TASK PROMPT: If a line in the entries includes "Artificial", show that line.
(Beginning of MATERIAL TO PROCESS)
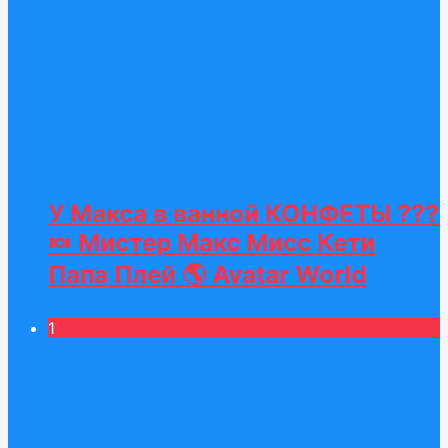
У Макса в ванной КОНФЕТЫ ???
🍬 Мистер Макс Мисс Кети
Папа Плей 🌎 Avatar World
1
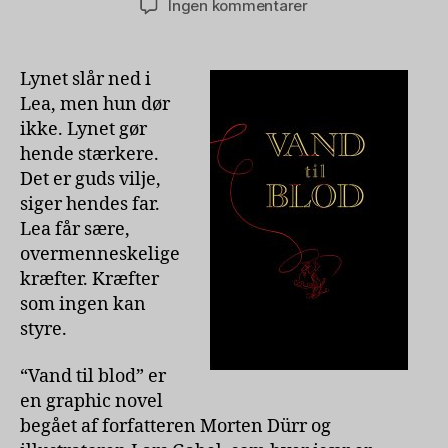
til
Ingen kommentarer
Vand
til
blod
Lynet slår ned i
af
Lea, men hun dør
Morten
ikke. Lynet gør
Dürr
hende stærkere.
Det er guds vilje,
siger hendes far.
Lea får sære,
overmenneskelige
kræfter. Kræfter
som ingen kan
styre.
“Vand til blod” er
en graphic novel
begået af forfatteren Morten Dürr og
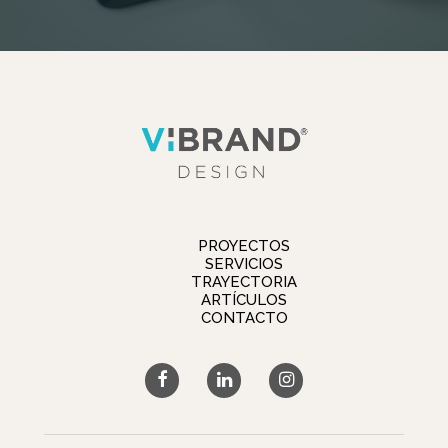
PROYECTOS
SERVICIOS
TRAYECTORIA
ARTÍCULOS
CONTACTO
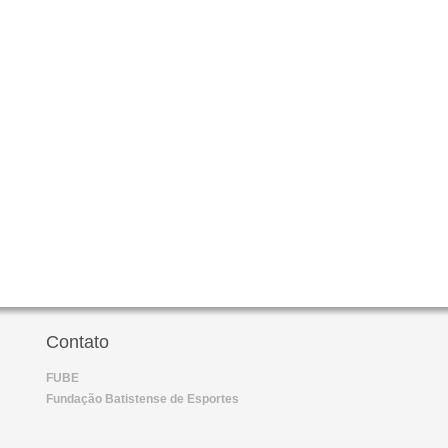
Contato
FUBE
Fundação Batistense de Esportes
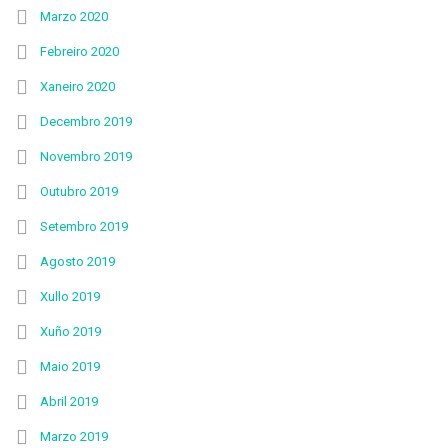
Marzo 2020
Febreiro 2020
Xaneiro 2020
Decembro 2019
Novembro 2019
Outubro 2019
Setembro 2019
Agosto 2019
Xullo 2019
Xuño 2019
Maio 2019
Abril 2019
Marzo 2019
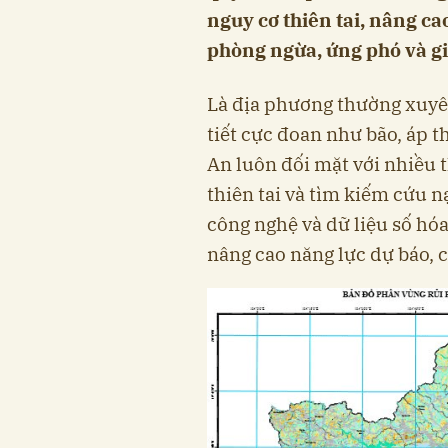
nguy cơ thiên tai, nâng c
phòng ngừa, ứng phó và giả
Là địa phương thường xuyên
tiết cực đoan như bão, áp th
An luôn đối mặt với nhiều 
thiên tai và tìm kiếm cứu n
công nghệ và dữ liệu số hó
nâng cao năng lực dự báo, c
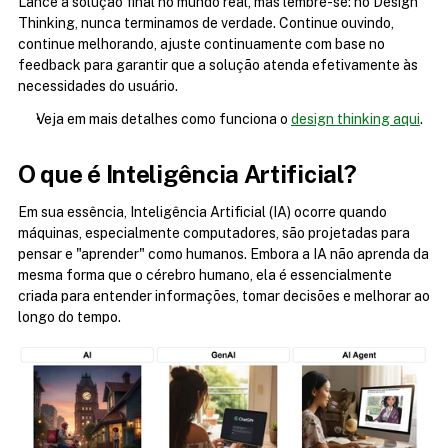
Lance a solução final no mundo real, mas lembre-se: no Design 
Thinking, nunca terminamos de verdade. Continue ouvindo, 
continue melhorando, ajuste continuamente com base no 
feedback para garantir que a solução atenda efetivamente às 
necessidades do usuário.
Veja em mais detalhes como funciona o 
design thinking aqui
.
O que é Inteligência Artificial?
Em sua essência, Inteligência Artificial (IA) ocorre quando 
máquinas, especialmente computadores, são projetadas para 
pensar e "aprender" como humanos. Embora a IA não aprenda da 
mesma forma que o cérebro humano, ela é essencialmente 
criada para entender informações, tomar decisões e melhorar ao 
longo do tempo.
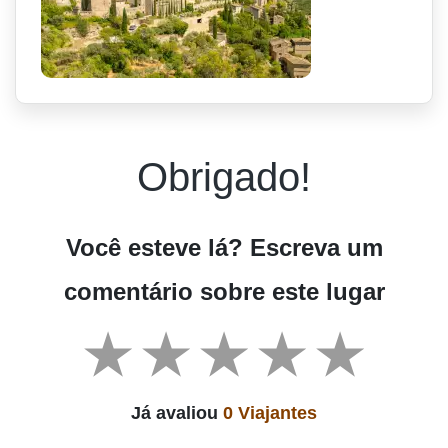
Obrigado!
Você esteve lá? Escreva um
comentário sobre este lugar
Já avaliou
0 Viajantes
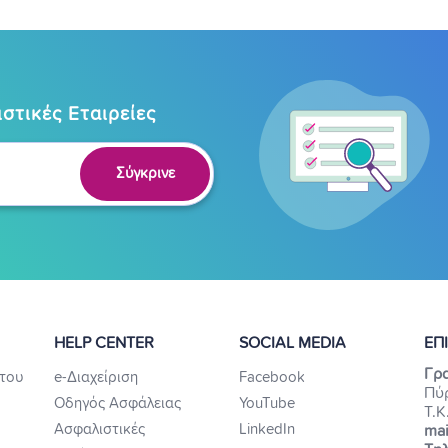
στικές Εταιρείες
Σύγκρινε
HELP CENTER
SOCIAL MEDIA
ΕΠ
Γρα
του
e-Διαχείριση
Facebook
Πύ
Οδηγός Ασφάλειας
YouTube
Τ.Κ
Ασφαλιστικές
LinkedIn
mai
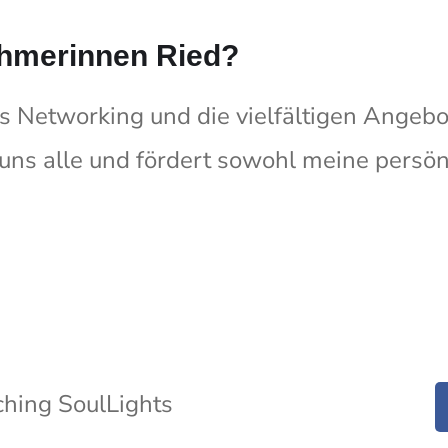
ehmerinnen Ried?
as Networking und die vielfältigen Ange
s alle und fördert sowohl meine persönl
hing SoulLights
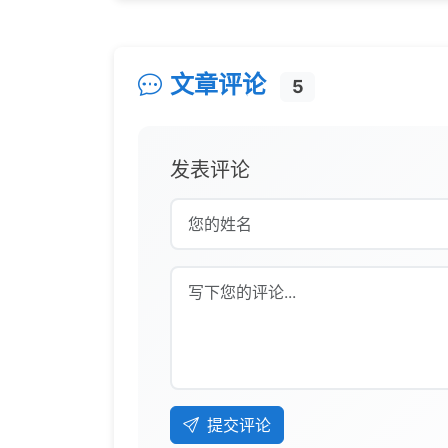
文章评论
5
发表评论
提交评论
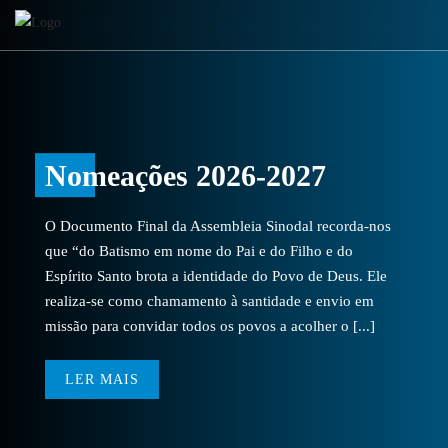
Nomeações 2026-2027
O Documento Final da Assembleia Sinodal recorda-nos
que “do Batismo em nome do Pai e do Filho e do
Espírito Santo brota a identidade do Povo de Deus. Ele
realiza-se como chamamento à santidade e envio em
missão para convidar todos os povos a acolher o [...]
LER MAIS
(End of MATERIAL TO PROCESS)
YOUR RESPONSE:
O que é Inteligência Artificial?
Em sua essência, Inteligência Artificial (IA) ocorre quando 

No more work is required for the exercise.